Start of Block

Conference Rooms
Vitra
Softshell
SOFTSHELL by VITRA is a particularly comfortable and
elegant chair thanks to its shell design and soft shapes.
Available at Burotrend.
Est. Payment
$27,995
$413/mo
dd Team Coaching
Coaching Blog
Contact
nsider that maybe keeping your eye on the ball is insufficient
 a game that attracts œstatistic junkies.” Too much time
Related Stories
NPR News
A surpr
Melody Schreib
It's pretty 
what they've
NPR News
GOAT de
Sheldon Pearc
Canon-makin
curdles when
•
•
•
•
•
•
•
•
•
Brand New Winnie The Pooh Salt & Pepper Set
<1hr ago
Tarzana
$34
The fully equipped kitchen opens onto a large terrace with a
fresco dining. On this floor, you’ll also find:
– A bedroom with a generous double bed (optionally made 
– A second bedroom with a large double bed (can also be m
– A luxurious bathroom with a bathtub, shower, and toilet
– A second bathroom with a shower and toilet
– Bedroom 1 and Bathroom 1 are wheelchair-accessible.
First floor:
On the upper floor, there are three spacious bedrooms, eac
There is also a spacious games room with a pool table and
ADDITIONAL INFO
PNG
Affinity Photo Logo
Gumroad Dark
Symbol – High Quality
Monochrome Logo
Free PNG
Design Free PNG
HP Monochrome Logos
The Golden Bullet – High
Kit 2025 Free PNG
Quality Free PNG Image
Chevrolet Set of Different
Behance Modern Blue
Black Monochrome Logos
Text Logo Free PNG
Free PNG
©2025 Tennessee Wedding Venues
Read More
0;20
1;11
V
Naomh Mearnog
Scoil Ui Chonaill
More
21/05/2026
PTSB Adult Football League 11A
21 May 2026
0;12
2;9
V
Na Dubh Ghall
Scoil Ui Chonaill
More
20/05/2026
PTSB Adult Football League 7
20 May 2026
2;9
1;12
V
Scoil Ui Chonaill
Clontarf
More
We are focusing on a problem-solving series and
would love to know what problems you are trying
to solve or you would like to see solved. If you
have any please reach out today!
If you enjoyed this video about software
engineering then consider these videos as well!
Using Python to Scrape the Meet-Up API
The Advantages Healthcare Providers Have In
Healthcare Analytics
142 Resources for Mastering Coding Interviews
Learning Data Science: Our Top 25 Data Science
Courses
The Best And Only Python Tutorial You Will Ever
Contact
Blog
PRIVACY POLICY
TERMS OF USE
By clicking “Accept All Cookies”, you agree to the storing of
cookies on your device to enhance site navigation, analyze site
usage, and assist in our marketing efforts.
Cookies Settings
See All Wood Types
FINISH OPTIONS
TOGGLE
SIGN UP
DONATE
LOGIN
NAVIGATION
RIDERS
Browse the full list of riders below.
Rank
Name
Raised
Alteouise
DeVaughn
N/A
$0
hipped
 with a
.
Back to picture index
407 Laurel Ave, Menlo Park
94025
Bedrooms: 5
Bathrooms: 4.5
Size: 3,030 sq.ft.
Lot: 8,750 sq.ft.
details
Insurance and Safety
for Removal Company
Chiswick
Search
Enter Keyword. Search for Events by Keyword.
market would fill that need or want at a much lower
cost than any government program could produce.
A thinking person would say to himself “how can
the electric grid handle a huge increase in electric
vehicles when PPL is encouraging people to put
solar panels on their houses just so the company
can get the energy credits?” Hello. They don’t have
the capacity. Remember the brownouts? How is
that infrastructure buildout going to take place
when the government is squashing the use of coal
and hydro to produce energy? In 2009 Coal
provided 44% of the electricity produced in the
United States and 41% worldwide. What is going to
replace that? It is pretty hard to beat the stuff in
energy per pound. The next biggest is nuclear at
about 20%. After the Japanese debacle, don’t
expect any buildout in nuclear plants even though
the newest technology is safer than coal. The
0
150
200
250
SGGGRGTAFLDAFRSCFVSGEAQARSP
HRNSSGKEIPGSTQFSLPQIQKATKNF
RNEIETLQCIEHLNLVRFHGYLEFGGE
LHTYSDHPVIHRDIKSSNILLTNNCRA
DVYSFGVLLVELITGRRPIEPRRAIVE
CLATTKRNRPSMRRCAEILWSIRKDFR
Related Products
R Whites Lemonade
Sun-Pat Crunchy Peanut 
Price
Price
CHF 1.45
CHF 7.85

End of Block

The task: Copy out, word for word, only the lines from the one with "that infrastructure buildout" through the last line of the material above.

Output of the exercise:
that infrastructure buildout going to take place
when the government is squashing the use of coal
and hydro to produce energy? In 2009 Coal
provided 44% of the electricity produced in the
United States and 41% worldwide. What is going to
replace that? It is pretty hard to beat the stuff in
energy per pound. The next biggest is nuclear at
about 20%. After the Japanese debacle, don’t
expect any buildout in nuclear plants even though
the newest technology is safer than coal. The
0
150
200
250
SGGGRGTAFLDAFRSCFVSGEAQARSP
HRNSSGKEIPGSTQFSLPQIQKATKNF
RNEIETLQCIEHLNLVRFHGYLEFGGE
LHTYSDHPVIHRDIKSSNILLTNNCRA
DVYSFGVLLVELITGRRPIEPRRAIVE
CLATTKRNRPSMRRCAEILWSIRKDFR
Related Products
R Whites Lemonade
Sun-Pat Crunchy Peanut 
Price
Price
CHF 1.45
CHF 7.85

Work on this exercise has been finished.